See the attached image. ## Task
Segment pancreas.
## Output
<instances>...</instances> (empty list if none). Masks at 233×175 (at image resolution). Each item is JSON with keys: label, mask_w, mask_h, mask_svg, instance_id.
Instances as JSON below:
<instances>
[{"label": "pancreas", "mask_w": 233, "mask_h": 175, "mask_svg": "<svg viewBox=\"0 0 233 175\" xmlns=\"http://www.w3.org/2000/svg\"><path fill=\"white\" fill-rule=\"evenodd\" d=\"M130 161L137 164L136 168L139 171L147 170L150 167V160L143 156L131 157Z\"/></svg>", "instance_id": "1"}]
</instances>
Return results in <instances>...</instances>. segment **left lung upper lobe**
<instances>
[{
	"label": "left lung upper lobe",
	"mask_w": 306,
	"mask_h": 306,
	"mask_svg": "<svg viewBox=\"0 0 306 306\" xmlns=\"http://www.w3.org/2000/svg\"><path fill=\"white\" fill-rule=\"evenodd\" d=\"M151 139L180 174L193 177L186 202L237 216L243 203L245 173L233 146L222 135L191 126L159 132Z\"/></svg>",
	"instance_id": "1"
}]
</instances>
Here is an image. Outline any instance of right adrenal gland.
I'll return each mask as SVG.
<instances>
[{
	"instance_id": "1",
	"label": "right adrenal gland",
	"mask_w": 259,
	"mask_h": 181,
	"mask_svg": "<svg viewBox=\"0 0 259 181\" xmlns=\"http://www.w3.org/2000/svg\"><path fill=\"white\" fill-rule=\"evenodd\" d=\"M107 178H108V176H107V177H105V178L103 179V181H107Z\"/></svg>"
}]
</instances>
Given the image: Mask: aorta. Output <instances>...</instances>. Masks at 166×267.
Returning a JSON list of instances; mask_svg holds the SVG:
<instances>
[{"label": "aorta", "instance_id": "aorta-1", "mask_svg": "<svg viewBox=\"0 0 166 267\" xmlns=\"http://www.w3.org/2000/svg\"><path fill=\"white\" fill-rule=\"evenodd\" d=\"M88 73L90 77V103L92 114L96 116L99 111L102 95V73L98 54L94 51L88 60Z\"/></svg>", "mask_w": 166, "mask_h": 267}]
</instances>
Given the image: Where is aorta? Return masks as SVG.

*-*-*

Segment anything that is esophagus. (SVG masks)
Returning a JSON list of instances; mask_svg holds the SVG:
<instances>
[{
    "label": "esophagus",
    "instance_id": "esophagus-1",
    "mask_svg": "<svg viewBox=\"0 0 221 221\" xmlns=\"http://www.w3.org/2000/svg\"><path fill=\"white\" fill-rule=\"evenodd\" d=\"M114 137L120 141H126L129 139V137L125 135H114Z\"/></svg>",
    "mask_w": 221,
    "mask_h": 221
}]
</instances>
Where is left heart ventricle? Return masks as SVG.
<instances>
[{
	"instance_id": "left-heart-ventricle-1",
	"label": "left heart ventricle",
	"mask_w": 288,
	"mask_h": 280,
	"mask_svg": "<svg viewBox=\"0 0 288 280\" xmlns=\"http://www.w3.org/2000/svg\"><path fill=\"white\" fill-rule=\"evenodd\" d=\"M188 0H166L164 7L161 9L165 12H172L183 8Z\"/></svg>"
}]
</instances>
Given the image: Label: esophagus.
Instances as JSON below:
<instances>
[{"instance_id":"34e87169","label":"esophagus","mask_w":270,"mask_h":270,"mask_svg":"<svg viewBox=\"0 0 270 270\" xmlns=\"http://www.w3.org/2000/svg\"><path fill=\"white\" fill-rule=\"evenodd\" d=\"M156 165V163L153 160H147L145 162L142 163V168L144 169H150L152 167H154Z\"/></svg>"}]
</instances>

*-*-*

**Problem**: Please reproduce the lines from the line with "Given the image: Mask: aorta." to the line with "Given the image: Where", both ends included, exactly as they appear above.

**Output for this task**:
Given the image: Mask: aorta. Output <instances>...</instances>. Masks at 166×267.
Returning a JSON list of instances; mask_svg holds the SVG:
<instances>
[{"label": "aorta", "instance_id": "aorta-1", "mask_svg": "<svg viewBox=\"0 0 166 267\" xmlns=\"http://www.w3.org/2000/svg\"><path fill=\"white\" fill-rule=\"evenodd\" d=\"M88 73L90 77V103L92 114L96 116L99 111L102 95V73L98 54L94 51L88 60Z\"/></svg>", "mask_w": 166, "mask_h": 267}]
</instances>
Given the image: Where is aorta? Return masks as SVG.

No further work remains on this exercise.